E. J. Hobsbawm Editor
T. O. Ranger Editor

This book really changed the way I thought about myself as a historian and what I wanted to study. It is one of the great models for thinking about the ways in which buildings tell stories at certain times that because of their longevity become part of the stories that cities in turn tell.

Sigfried Giedion

Still a brilliant book that frames architecture in a new way. Giedion’s use of illustrations makes his books extraordinary works of page layout: you can enter the argument anywhere. Unless you are working on the historiography of modern architecture, there is no need to read the book from cover to cover—Giedion understood the idea of hypertext long before the Internet “invented” it.

Erwin Panofsky

A brilliant book—architectural history as cultural history at the highest level.

John Summerson

A fantastic, quick entry into the meaning of the classical syntax of architecture that provides a lively understanding with no dogmatic belief in its eternal validity. These were original radio talks and they evoke a culture that believed at one point that architectural appreciation was vital for any citizen. This is something today that exists in very few places: in Mexico City, in Paris, and until recently in Caracas, where the much-missed William Nino had a lively debate weekly about architecture. Would that we could revive this culture in our cities.

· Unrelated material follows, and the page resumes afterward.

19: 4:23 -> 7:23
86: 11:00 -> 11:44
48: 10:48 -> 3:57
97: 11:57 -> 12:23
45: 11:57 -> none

This is the essential book of all Frampton’s writings to read, in any order. Frampton develops both a trajectory for the development of modern architecture and an ethos of building that should inspire architects in looking at a wide range of exemplary works and in making decisions about practice and individual projects.

Alan Colquhoun

Colquhoun is one of the most insightful historians on 20th-century architecture. His penetrating essays integrate an accessible philosophical understanding with close reading of buildings in ways that are always refreshing and exemplary. They can be read over and over again.

W. G. Sebald

Sebald’s poetic interchange of photography and texts in counterpoint rather than illustration is to me one of the most compelling projects in late 20th-century literature. The relationship to architecture is of course only tangential, but his are the only books that when I finish, my temptation is simply to start again. The opening lines about 19th-century architecture, beginning in Antwerp, reveal that often the greatest texture of architectural appreciation comes from the least expected places.